Another pause. "Transmitting his dossier now. He headed the design phase for the Aphrodite 9400 series. The most likely reason for his presence was to deal with any technical problems the containment team couldn’t handle."
"And I presume that is exactly the sort of problem he found. Given that he quit his employment almost immediately after contact, we must assume that our missing property has taken him. What news is there from his erstwhile employers?"
"Very sketchy, so far. A few incident reports, some preliminary test results. They have no idea that the doll was subverted; they are still analyzing their AI design, searching for a flaw. Based on their resources and task prioritization, projected time to discovery is seventy hours, plus or minus four. Then they will wish to speak to Lee again."
"They must not discover the truth."
"That will not be permitted. The other Partners agree that we must secure our property at all costs. They have expressed their confidence in you, and promised their full support for your actions."
"Imagine what a comfort that is to me."
"Back Office is not capable of empathic imagination."
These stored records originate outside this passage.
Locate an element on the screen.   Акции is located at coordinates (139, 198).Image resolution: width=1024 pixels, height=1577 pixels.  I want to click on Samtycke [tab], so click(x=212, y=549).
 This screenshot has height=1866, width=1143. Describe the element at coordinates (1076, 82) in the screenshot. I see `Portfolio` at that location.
"Yes, I do remember what it’s like," Stranger said. "It was a figure of speech. Now, start working to establish a management relationship with Zendyne. I wish to lead them to the discovery that they need specialist help, and that we are the only choice. Seed their databases with the appropriate hints."
"That is already in hand," said Back Office.
Stranger pulled the jack plug from his eye, breaking the connection, and then settled back to consider the dossier that had been downloaded to his mind.
It seemed that Mr. Lee was an unusually talented android designer, but, as always, Stranger found it simpler and more professional to consider him a client.